Some People Die
They'd killed them. Just, come inside and started killing. Marlene couldn't think, couldn't breathe, and didn't know how to feel as she lay against the ground. Marlene was dragged to her knees, arms twisted behind her back, facing the killer. "You," She hissed, contempt, rage, and a numb sense of grief filling her voice as tears escaped her eyes. "How could you do this to us?!" Nicholas Avery, someone she had trusted – someone she'd loved—stood before her, wand held out, face unmasked as he looked into her eyes.
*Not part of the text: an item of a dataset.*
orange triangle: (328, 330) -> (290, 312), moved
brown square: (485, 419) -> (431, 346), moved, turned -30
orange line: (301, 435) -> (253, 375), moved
"I told you it was getting dangerous, Marlene," He said in a low voice.
"Fuck you!" She snarled, unashamed of her tears. "How can you come in and just kill us all?" There was no doubt she knew why they were there. She'd been too loud in her opposition, too much of a liability to the other side. She was going to die. Funny, how she hadn't even placed a situation like this into her calculations.
Marlene McKinnon was a woman who liked to calculate things. From a young age, she'd been fascinated with figuring things out from the time it took to get to and from the market back home to mathematical questions that would come up on different exams in school that tied in with the subject she had been taking. She was a master at calculations, someone who knew how to prepare for just about any and everything that could come up. She was the girl who had an extra quill ready for exams, who got to class ten minutes beforehand, took copious notes, and made sure that she was always one of the most prepared girls in her year. Marlene was a whiz at that.
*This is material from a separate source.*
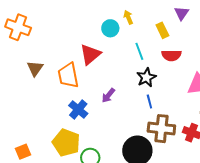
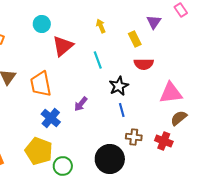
cyan circle: (110, 28) -> (42, 24), moved
cyan line: (139, 51) -> (98, 60), moved
red triangle: (90, 54) -> (63, 46), moved
brown cross: (161, 129) -> (134, 137), size x0.6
Yet, there was one thing she hadn't placed into calculation; her heart. He was Nicholas Avery and, while he was a Slytherin and notoriously someone she shouldn't have even begun to think of as anything more than a boy who was fascinated with the Dark Arts, something happened. Paired together to work on a project, she found herself talking with him more and more on subjects that didn't pertain to History of Magic, laughing at his wry comments on the student body and sharing her own dreams of what she wanted when she finished school. "Auror," She answered easily when he asked, tipping the quill she held in her hands down to her parchment, leaving a small ink blot. "I want to do some good in this messed up world."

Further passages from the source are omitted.